Orchid Conservation

About Orchids

With over 28,000 species, orchids are one of the largest plant families in the world. Australia is home to more than 1,800 species of orchid - the majority being ground-dwelling (terrestrial) in the temperate south of the country. Victoria has in excess of 400 species of native orchids with many occurring nowhere else on Earth. Their habitats vary from our alpine peaks to semi-arid mallee, in swamps, native grasslands, heath lands, and eucalypt forests of all types. The majority of our native orchids emerge from an underground tuber in late autumn, flower in late winter/early spring and set seed before the summer, when they retreat back to their underground tuber. All orchids are reliant on a particular type of mycorrhizal fungi in order to germinate in the wild and are often pollinated by only one species of insect.

Why do orchids need help?

Many of our native orchids are at risk of extinction. Alarmingly, 17% of all nationally threatened plants in Australia are orchids, more than any other plant family. The causes of these declines include: historic land clearing, introduced weeds, grazing by introduced animals and illegal poaching. Due to reduced numbers many species are now vulnerable to inbreeding depression, climate change and inappropriate fire regimes. Without our help many of these species won't be around for future generations to enjoy.

Funding

To continue the conservation of orchids we are currently seeking funding for propagation, pollinator distribution studies and reintroduction of five of Victoria’s most threatened species. We hope to raise $100,000 for each of: Caladenia amoena (Charming Spider-orchid), Caladenia audasii (Audas Spider-orchid), Caladenia pumila (Dwarf Spider-orchid), Caladenia rosella (Little Pink Spider-orchid) and Thelymitra mackibbinii (Brilliant Sun-orchid). If you would like to support the work of the Orchid Conservation Program, please consider making a tax-deductible donation to the Gardens, and add the word ‘Orchids’ in the comments box when you make your donation. 
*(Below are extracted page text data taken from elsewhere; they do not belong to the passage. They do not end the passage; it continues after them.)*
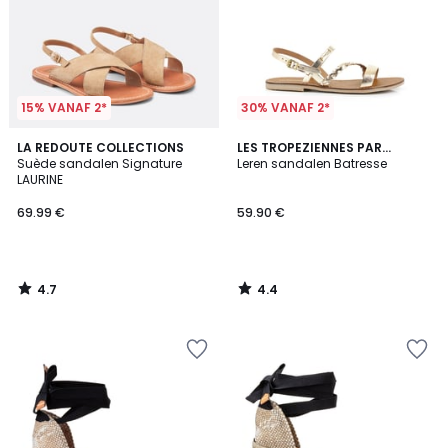
15% VANAF 2*
30% VANAF 2*
4.7
4.4
LA REDOUTE COLLECTIONS
LES TROPEZIENNES PAR
/ 5
/ 5
Suède sandalen Signature
M.BELARBI
Leren sandalen Batresse
LAURINE
69.99 €
59.90 €
4.7
4.4
/
/
5
5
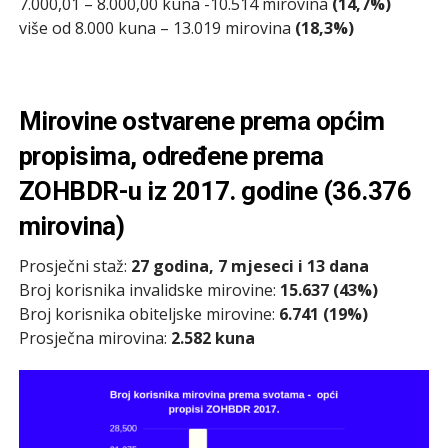
7.000,01 – 8.000,00 kuna -10.514 mirovina
(14,7%)
više od 8.000 kuna – 13.019 mirovina
(18,3%)
Mirovine ostvarene prema općim
propisima, određene prema
ZOHBDR-u iz 2017. godine (36.376
mirovina)
Prosječni staž:
27 godina, 7 mjeseci i 13 dana
Broj korisnika invalidske mirovine:
15.637 (43%)
Broj korisnika obiteljske mirovine:
6.741 (19%)
Prosječna mirovina:
2.582 kuna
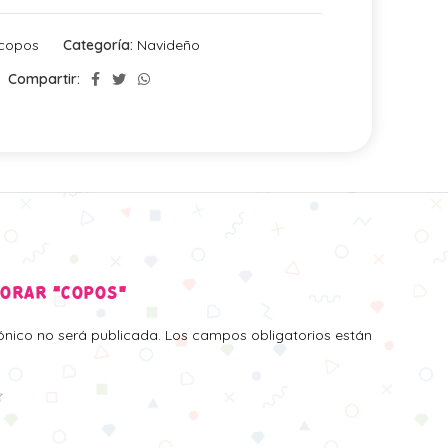
copos
Categoría:
Navideño
Compartir:
LORAR “COPOS”
rónico no será publicada.
Los campos obligatorios están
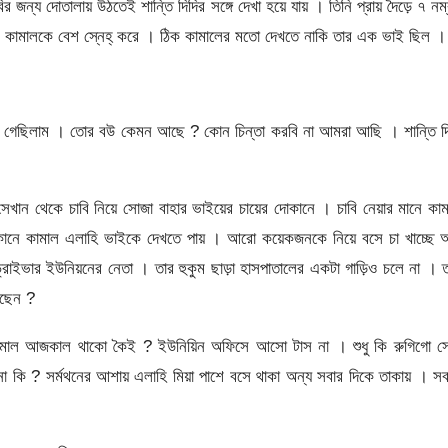
জন্য দোতালায় উঠতেই শান্তি দিদির সঙ্গে দেখা হয়ে যায় । তিনি প্রায় দৈড়ে ৭ নম
ার্স । কামালকে বেশ স্নেহ্ করে । ঠিক কামালের মতো দেখতে নাকি তার এক ভাই ছিল ।
িতে গেছিলাম । তোর বউ কেমন আছে ? কোন চিন্তা করবি না আমরা আছি । শান্তি দ
েখান থেকে চাবি নিয়ে সোজা বাহার ভাইয়ের চায়ের দোকানে । চাবি নেয়ার মানে কা
নে কামাল এলাহি ভাইকে দেখতে পায় । আরো কয়েকজনকে নিয়ে বসে চা খাচ্ছে 
রাইভার ইউনিয়নের নেতা । তার হুকুম ছাড়া হাসপাতালের একটা গাড়িও চলে না । 
আছেন ?
পার কামাল আজকাল থাকো কৈই ? ইউনিয়িন অফিসে আসো টাস না । শুধু কি রুগিগো স
কি ? সর্মথনের আশায় এলাহি মিয়া পাশে বসে থাকা অন্য সবার দিকে তাকায় । স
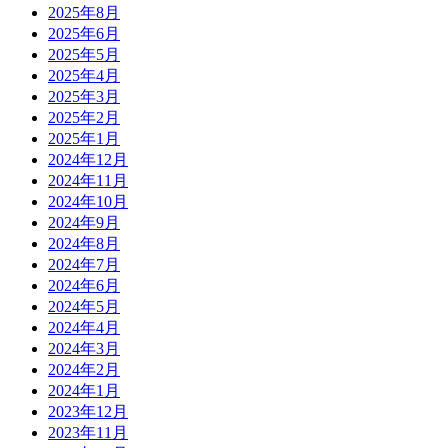
2025年8月
2025年6月
2025年5月
2025年4月
2025年3月
2025年2月
2025年1月
2024年12月
2024年11月
2024年10月
2024年9月
2024年8月
2024年7月
2024年6月
2024年5月
2024年4月
2024年3月
2024年2月
2024年1月
2023年12月
2023年11月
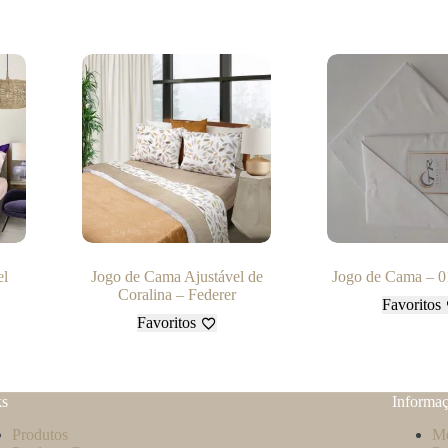
el
Jogo de Cama Ajustável de
Jogo de Cama – 0
Coralina – Federer
Favoritos
Favoritos
ks
Informa
Produtos
Mé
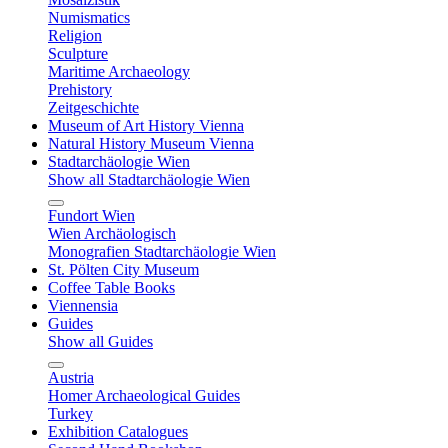
Numismatics
Religion
Sculpture
Maritime Archaeology
Prehistory
Zeitgeschichte
Museum of Art History Vienna
Natural History Museum Vienna
Stadtarchäologie Wien
Show all Stadtarchäologie Wien
Fundort Wien
Wien Archäologisch
Monografien Stadtarchäologie Wien
St. Pölten City Museum
Coffee Table Books
Viennensia
Guides
Show all Guides
Austria
Homer Archaeological Guides
Turkey
Exhibition Catalogues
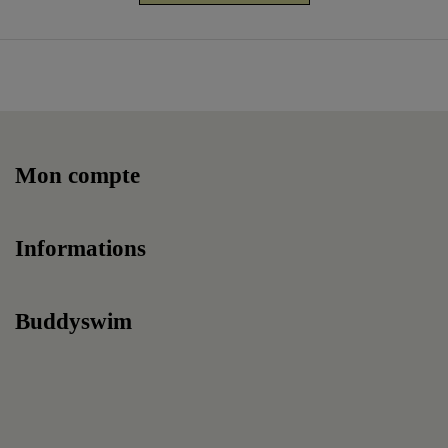
Mon compte
Informations
Buddyswim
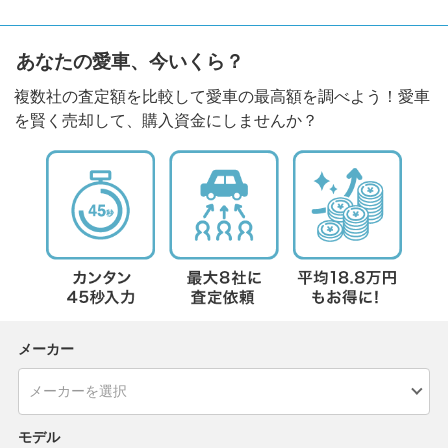
あなたの愛車、今いくら？
複数社の査定額を比較して愛車の最高額を調べよう！愛車
を賢く売却して、購入資金にしませんか？
メーカー
モデル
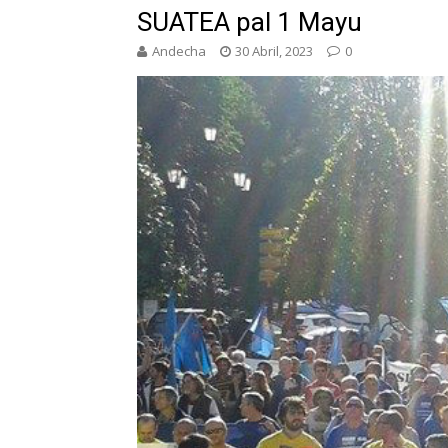
SUATEA pal 1 Mayu
Andecha
30 Abril, 2023
0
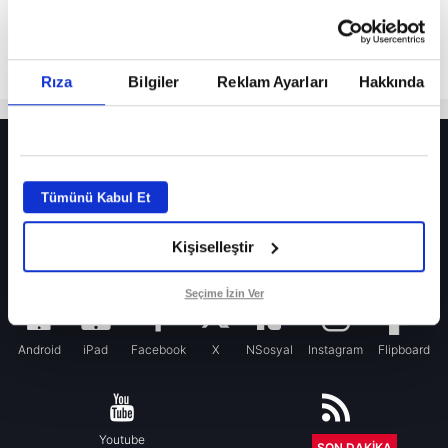
Rıza
Bilgiler
Reklam Ayarları
Hakkında
HER YERDE!
Fenerbahçe’de sürpriz ayrılık ihtimali! Devre arasında gelmişti
Tümünü Kabul Et
Fenerbahçe’nin yeni transferi Mason Greenwood için olay sözler!
Kişiselleştir
Galatasaray’da rota yeniden Thiago Almada!
iPhone
Seçime İzin Ver
Android
iPad
Facebook
X
NSosyal
Instagram
Flipboard
Youtube
RSS
SON DAKİKA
Orchid Conservation at Royal Botanic Gardens Victoria is entirely supported by grants and individual donations. Donations from members of the public are critical and our entire lab has been fitted out thanks to the generous donations of individuals and foundations including the Australian Orchid Foundation, The Australian Communities Foundation, The Australasian Native Orchid Society, local community groups and amazing individuals.

Orchid Conservation

In 2014 the ANPC's (Australian Network for Plant Conservation) Orchid Conservation Program joined with Royal Botanic Gardens Victoria under a partnership. The resulting program is now the largest of its type in the world and, in 2020, has grown to a conservation collection of over 150 species. These include 44 nationally endangered and 16 state threatened species grown from seed for conservation and introduction. With our partner organisations, we have undertaken over 50 introductions of over 20 species of endangered native orchids across Victoria, New South Wales and South Australia.

Aims

We aim to prevent extinction by:

  • Storing a genetically diverse representation of seed and mycorrhizal fungi
  • Propagating suitable numbers of each of our threatened orchids for reintroduction.
  • Reintroducing these species to protected public and private land where the appropriate vegetation, climate conditions and pollinator are present.

The Orchid Conservation Program undertakes research on all aspects of orchid ecology, including pollination, mycorrhizal associations, propagation, demographics and reintroduction science.

Partners

The key to the success of our Orchid Conservation work is collaborations and relationships with many government and non-government organisations and private individuals. The work of the Orchid Conservation Program is wonderfully supported by the following partners:

  • Victorian Government Department of Environment, Land, Water and Planning
  • Australian Network for Plant Conservation
  • Wimmera Catchment Management Authority 
  • NSW Government Office of Environment and Heritage
  • South Australian Government
  • Adelaide Botanic Gardens
  • Trust for Nature
  • Parks Victoria
  • Project Platypus
  • La Trobe University
  • Alcoa/Portland Aluminium
  • Murray Local Landcare Services
  • Corangamite Catchment Management Authority
  • Australian National University
  • Hindmarsh Landcare Network
  • Friends of the Grampians
  • Amaryllis Environmental
  • Nilumbik Shire
  • RMIT University
  • Private landholders

The work of countless volunteers has been critical to the success of Orchid Conservation and in particular volunteers from the Australasian Native Orchid Society - Victorian Branch.